Professional storyteller Vayu Naidu shared the stage with Namita Gokhale, founder-director of the Jaipur Literature Festival, at the Tagore Festival. The two women spoke about their writings on Sita. Gokhale discussed her anthology, 'In Search of Sita - Revisiting Mythology', co-edited with Dr Malashri Lal, which presents fresh interpretations of the Indian woman's most famous role-model. Naidu spoke about her debut novel 'Sita's Ascent'.
Is 'Sita's Ascent' a retelling of the Ramayana?
Retelling is the same story told with another voice. What I am doing is reimagining. It's the story of Sita after she returns to Ayodhya, when she is pregnant with Rama's child and he exiles her.

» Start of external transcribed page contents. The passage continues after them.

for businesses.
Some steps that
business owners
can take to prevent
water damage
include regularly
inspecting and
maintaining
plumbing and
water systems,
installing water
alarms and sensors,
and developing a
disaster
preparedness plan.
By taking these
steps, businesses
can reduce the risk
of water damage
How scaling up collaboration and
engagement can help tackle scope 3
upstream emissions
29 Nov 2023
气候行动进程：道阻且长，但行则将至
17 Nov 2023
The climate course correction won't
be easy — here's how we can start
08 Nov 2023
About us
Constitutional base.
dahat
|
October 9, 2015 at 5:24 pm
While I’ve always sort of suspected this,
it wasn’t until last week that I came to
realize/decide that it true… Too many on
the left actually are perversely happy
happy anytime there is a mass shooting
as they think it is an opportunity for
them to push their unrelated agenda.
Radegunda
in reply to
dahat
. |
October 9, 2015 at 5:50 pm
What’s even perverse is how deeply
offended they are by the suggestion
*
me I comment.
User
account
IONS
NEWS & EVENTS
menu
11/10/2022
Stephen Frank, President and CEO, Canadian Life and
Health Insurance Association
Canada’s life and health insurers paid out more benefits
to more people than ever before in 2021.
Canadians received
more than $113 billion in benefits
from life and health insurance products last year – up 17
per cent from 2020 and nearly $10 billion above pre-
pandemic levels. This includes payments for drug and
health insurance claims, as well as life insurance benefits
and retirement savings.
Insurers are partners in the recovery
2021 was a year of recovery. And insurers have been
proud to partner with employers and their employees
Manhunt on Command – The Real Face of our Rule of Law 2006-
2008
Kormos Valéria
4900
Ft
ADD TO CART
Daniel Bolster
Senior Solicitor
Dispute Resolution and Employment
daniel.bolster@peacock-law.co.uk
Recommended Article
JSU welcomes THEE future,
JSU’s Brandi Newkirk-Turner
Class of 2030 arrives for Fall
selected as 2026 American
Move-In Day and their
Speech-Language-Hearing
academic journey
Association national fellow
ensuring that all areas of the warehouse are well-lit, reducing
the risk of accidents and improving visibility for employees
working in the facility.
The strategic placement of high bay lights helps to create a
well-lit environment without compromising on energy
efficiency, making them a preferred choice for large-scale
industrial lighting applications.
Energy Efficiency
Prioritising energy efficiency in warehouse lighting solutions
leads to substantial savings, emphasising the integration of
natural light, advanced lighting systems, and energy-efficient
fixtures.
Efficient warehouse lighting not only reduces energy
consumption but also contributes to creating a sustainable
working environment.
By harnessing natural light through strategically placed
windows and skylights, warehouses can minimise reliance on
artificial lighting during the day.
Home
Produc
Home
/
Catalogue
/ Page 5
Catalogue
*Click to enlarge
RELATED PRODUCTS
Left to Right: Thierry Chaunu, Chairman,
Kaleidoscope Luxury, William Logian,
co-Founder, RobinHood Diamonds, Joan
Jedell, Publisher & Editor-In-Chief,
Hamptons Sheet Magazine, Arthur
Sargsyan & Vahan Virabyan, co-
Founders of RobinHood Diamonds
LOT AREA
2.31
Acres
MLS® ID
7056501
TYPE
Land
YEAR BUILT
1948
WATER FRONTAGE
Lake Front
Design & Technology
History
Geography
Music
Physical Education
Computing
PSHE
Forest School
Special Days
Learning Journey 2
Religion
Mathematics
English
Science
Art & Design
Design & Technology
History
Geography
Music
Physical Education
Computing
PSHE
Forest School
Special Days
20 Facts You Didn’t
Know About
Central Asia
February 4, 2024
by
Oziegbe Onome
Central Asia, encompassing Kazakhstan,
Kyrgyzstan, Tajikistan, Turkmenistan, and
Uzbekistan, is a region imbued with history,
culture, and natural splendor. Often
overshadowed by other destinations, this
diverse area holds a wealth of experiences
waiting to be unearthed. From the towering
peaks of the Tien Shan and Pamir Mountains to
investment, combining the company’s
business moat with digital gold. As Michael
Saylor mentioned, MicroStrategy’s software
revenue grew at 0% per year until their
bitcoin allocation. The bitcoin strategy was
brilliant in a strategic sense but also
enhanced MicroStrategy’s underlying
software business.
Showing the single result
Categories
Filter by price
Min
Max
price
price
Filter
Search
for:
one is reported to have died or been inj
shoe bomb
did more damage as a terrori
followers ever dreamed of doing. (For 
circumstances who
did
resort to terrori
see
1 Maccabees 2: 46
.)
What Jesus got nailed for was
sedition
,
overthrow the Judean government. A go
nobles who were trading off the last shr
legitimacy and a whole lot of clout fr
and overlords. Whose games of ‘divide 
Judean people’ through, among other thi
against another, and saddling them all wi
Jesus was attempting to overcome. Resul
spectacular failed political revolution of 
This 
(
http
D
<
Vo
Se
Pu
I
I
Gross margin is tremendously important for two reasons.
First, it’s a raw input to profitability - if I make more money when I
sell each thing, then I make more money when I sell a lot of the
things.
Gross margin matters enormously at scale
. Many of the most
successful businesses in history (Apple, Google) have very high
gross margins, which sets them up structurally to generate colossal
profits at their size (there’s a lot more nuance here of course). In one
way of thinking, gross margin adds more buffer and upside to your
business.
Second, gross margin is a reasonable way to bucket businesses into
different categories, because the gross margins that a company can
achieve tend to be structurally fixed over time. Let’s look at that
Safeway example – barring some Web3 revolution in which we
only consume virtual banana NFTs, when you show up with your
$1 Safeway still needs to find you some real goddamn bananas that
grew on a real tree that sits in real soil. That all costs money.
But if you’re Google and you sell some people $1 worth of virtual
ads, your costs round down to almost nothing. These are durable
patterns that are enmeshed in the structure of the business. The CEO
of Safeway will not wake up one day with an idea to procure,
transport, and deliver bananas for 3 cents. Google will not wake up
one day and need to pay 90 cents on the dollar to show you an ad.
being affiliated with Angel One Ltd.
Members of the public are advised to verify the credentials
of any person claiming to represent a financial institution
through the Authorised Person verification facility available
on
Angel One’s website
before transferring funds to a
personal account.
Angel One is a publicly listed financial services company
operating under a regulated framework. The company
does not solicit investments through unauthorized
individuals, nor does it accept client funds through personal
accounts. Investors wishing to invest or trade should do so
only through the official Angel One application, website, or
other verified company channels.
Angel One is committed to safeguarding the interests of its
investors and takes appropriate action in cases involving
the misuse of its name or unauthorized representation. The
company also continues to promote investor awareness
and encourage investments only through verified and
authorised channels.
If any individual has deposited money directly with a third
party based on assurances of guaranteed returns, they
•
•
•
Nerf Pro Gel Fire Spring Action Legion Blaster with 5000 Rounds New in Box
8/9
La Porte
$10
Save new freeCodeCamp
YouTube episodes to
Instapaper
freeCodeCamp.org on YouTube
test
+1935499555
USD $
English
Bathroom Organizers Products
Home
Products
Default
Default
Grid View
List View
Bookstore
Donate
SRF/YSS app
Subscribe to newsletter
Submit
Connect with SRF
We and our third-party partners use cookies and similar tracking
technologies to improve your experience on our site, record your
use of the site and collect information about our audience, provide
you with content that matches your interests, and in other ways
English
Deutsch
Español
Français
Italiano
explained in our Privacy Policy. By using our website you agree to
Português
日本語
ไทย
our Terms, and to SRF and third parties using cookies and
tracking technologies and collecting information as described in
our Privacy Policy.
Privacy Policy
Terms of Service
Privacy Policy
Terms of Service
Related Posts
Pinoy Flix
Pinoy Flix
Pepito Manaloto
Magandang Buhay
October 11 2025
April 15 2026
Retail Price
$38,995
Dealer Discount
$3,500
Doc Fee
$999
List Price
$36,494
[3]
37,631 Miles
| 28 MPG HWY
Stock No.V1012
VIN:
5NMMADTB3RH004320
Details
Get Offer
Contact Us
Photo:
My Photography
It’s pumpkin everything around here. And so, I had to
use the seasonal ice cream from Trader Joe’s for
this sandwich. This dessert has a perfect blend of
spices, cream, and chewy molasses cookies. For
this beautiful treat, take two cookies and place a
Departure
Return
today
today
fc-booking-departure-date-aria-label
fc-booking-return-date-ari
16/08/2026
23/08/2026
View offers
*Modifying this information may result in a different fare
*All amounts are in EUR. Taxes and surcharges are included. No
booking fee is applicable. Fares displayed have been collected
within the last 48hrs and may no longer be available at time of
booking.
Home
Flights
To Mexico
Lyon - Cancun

It covers Sita having her sons and ends with the two sons meeting Rama. The story is the same but I fictionalise the reasons for things such as why Rama exiles her and give the different perspectives of the characters rather than having one omniscient narrator. It is set in the 4th century. To me, Sita is not a victim as she triumphs with the power of love. She is not bitter or regretful even though she feels the loss of the man she loves. She is not a wimp, she fights back and brings up her boys. She does not ask to be taken back and has her child in the forest. She battles with whether to fill the kids with hate or love and fills them with love. I see her as an inspirational role model. I am interested in archetypes of women and mythology. There are a lot of oral tales of Sita told by Indian women when they speak about their own plight because Sita was a woman who was banished, who was a single mother and a lot of their tales have irreverent views of patriarchal society and authority. I think Sita should feature more in world literature.
Is it true that the publication of your book was delayed?
Yes, it was because the publisher was worried after A K Ramanujan's essay Three Hundred Ramayanas witnessed violent protests in 2008.
What is your view of Tagore?
I have always been nervous entering the realms of anything about Tagore because I am not a Bengali and felt I was not qualified to comment. But he was a renaissance man, a polyglot, beyond national boundaries who had a fundamental belief in every individual's imagination being the portal through which they can manifest themselves.
Tell us about your storytelling background.
I was born in India and moved from Chennai to England in 1988 to do a PhD in Performance Oral Tradition at the University of Leeds. In the mid 1990s I was asked to tell the Ramayana story at the Victoria and Albert Museum in London when it was holding an exhibition on the Indian epic and that led to me becoming the first Indian in the world to perform storytelling in the Indic oral tradition in the English language and the first academic to take it up. In 2001, I founded the Vayu Naidu Company.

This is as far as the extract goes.